**Assignment:** Report every line of the records below that includes the string "sempre".
Start of Data shown
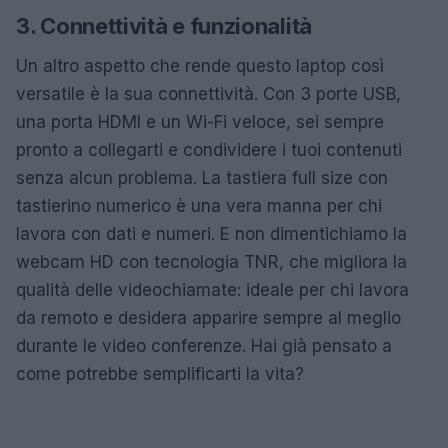
3. Connettività e funzionalità
Un altro aspetto che rende questo laptop così
versatile è la sua connettività. Con 3 porte USB,
una porta HDMI e un Wi-Fi veloce, sei sempre
pronto a collegarti e condividere i tuoi contenuti
senza alcun problema. La tastiera full size con
tastierino numerico è una vera manna per chi
lavora con dati e numeri. E non dimentichiamo la
webcam HD con tecnologia TNR, che migliora la
qualità delle videochiamate: ideale per chi lavora
da remoto e desidera apparire sempre al meglio
durante le video conferenze. Hai già pensato a
come potrebbe semplificarti la vita?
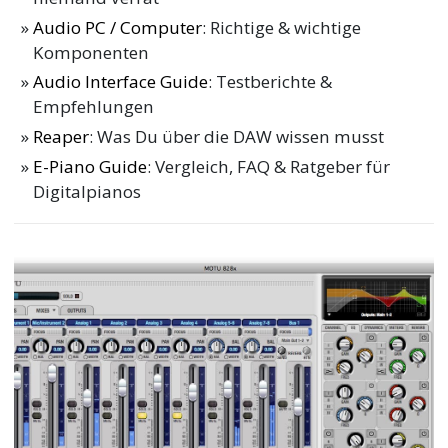
Audio PC / Computer
: Richtige & wichtige
Komponenten
Audio Interface Guide
: Testberichte &
Empfehlungen
Reaper
: Was Du über die DAW wissen musst
E-Piano Guide
: Vergleich, FAQ & Ratgeber für
Digitalpianos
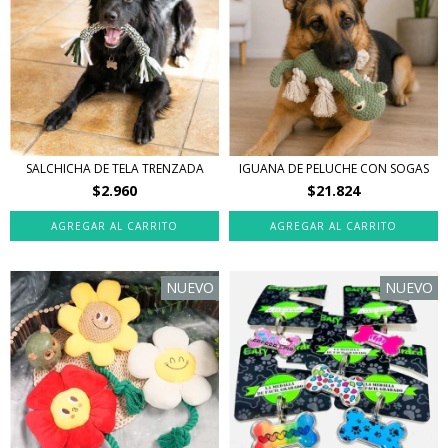
SALCHICHA DE TELA TRENZADA
IGUANA DE PELUCHE CON SOGAS
$2.960
$21.824
NUEVO
NUEVO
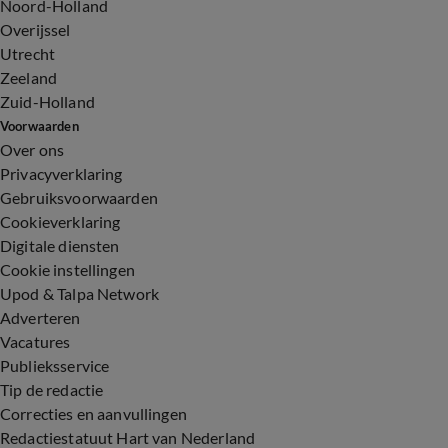
Noord-Holland
Overijssel
Utrecht
Zeeland
Zuid-Holland
Voorwaarden
Over ons
Privacyverklaring
Gebruiksvoorwaarden
Cookieverklaring
Digitale diensten
Cookie instellingen
Upod & Talpa Network
Adverteren
Vacatures
Publieksservice
Tip de redactie
Correcties en aanvullingen
Redactiestatuut Hart van Nederland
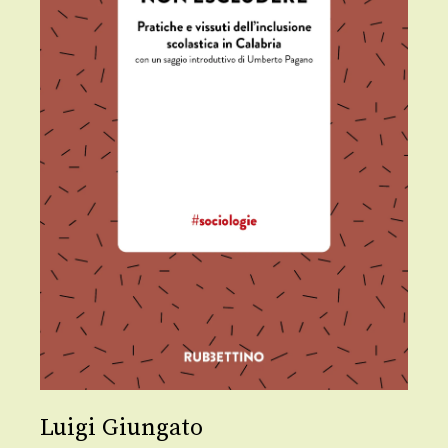
Luigi Giungato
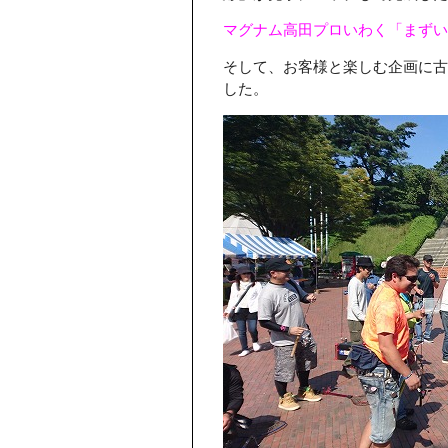
マグナム高田プロいわく「まず
そして、お客様と楽しむ企画に古
した。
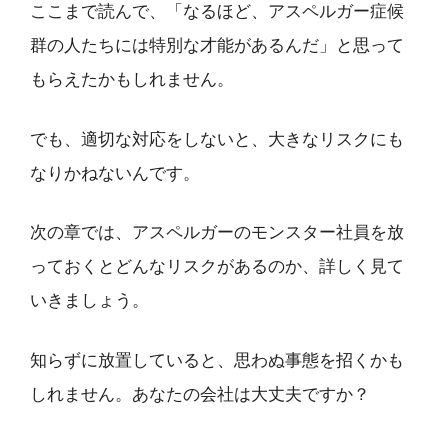
ここまで読んで、「なるほど、アスペルガー症候
群の人たちには特別な才能があるんだ」と思って
もらえたかもしれません。
でも、適切な対応をしないと、大きなリスクにも
なりかねないんです。
次の章では、アスペルガーのモンスター社員を放
っておくとどんなリスクがあるのか、詳しく見て
いきましょう。
知らずに放置していると、思わぬ事態を招くかも
しれません。あなたの会社は大丈夫ですか？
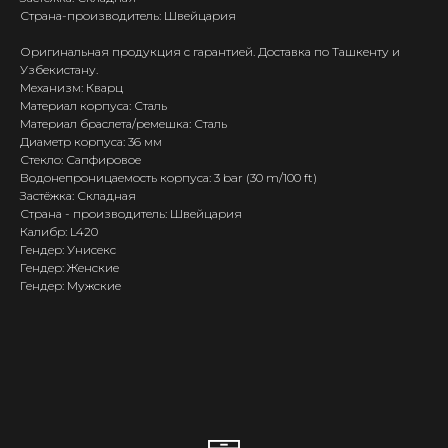
Страна-производитель: Швейцария
Оригинальная продукция с гарантией. Доставка по Ташкенту и
Узбекистану.
Механизм: Кварц
Материал корпуса: Сталь
Материал браслета/ремешка: Сталь
Диаметр корпуса: 36 мм
Стекло: Сапфировое
Водонепроницаемость корпуса: 3 bar (30 m/100 ft)
Застёжка: Складная
Страна - производитель: Швейцария
Калибр: L420
Гендер: Унисекс
Гендер: Женские
Гендер: Мужские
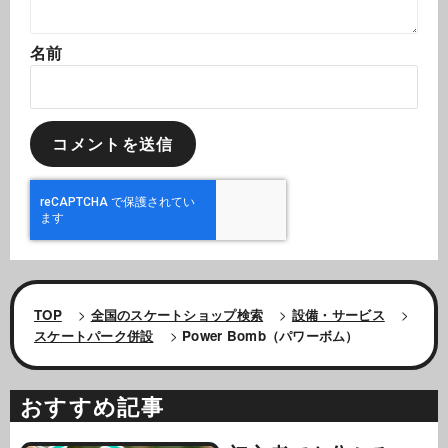
名前
TOP
>
全国のスケートショップ検索
>
設備・サービス
>
スケートパーク併設
>
Power Bomb（パワーボム）
おすすめ記事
End of Data shown
**Solution for this problem:**
una porta HDMI e un Wi-Fi veloce, sei sempre
da remoto e desidera apparire sempre al meglio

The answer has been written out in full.